▶ _Problem description_
Where in the listing does the word "rail" appear? Report each line that holds it.

▶ _Data supplied_
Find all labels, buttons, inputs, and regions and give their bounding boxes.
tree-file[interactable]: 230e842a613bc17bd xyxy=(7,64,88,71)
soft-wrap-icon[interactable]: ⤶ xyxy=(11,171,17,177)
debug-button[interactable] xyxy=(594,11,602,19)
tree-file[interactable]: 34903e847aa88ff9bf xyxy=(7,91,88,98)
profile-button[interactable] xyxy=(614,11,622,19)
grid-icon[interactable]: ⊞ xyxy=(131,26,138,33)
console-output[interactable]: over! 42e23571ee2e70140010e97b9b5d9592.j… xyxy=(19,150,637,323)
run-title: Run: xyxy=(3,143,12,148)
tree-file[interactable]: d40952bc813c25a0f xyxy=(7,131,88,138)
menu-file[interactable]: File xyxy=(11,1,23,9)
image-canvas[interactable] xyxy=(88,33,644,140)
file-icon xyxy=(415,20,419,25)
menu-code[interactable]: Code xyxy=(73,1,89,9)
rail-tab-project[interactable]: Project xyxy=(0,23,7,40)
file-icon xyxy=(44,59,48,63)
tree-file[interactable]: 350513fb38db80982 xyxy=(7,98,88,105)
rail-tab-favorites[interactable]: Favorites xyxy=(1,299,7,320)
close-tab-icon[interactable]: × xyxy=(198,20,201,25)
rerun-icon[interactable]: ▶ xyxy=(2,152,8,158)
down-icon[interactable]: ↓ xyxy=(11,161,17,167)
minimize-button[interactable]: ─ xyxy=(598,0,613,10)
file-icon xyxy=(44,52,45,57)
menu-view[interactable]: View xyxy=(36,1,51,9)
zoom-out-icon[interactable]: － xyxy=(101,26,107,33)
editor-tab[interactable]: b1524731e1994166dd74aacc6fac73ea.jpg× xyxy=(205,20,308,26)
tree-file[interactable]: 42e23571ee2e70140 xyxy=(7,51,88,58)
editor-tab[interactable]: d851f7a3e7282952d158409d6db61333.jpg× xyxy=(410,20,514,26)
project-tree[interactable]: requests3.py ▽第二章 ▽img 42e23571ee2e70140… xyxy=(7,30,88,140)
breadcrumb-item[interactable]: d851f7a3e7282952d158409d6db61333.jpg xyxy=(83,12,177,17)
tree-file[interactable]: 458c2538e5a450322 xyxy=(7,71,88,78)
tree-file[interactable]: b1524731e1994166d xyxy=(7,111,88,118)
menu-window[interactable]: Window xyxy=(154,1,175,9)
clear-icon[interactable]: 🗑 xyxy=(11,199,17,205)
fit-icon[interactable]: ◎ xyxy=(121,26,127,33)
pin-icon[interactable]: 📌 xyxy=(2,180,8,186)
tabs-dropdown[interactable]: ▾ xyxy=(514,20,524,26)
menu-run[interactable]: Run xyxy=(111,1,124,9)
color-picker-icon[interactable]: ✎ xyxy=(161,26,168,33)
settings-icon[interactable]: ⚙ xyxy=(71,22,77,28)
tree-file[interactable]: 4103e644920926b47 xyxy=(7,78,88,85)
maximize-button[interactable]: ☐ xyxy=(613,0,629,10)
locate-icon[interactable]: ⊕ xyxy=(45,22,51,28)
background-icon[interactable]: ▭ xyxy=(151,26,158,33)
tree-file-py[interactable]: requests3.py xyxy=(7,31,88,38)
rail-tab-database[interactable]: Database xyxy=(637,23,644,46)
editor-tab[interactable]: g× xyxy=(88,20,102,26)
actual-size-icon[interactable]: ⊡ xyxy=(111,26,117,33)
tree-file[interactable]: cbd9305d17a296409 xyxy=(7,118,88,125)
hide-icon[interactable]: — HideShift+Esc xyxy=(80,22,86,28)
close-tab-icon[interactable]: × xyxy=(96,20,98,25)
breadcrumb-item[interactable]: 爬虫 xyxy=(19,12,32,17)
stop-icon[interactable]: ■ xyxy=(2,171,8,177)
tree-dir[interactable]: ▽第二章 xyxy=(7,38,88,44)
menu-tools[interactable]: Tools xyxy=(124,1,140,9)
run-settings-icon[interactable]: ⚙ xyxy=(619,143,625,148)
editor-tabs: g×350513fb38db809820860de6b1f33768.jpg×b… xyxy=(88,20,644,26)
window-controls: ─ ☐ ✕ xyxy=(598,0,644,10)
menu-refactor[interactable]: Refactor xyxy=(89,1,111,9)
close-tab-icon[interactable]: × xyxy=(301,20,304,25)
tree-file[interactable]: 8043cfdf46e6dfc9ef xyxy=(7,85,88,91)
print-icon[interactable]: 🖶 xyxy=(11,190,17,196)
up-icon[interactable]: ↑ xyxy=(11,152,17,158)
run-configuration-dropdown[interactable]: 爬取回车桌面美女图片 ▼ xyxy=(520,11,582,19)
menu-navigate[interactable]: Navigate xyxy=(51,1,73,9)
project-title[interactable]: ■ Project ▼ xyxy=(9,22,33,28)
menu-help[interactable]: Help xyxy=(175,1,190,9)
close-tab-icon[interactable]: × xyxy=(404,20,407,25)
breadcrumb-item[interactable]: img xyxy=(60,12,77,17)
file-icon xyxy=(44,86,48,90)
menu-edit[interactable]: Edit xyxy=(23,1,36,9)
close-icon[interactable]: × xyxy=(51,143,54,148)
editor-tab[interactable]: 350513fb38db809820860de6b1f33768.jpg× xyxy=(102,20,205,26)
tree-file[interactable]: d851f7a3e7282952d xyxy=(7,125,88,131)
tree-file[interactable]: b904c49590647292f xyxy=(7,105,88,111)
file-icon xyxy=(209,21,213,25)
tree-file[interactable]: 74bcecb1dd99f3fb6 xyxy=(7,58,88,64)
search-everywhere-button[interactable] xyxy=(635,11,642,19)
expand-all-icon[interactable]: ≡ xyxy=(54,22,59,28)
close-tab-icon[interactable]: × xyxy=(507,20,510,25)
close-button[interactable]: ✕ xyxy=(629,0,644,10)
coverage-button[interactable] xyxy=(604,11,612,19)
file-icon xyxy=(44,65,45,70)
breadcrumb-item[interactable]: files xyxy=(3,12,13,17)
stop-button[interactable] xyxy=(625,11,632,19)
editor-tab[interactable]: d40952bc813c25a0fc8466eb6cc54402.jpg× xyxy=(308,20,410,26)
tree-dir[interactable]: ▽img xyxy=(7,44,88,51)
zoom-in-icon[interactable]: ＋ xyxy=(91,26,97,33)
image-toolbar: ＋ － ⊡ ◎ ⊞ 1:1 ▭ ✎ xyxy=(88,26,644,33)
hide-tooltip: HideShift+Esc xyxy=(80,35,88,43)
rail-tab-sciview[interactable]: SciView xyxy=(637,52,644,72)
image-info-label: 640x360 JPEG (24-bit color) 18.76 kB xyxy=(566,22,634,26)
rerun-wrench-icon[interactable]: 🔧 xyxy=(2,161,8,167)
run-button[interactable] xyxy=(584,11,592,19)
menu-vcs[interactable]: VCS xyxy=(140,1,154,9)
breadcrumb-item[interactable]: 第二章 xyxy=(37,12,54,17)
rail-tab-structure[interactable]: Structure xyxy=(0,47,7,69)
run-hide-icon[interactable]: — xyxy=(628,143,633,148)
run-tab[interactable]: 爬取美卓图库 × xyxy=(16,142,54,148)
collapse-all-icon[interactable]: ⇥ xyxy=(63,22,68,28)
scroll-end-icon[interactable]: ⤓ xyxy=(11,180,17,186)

▶ _Solution for this exercise_
rail-tab-project[interactable]: Project xyxy=(0,23,7,40)
rail-tab-favorites[interactable]: Favorites xyxy=(1,299,7,320)
rail-tab-database[interactable]: Database xyxy=(637,23,644,46)
rail-tab-sciview[interactable]: SciView xyxy=(637,52,644,72)
rail-tab-structure[interactable]: Structure xyxy=(0,47,7,69)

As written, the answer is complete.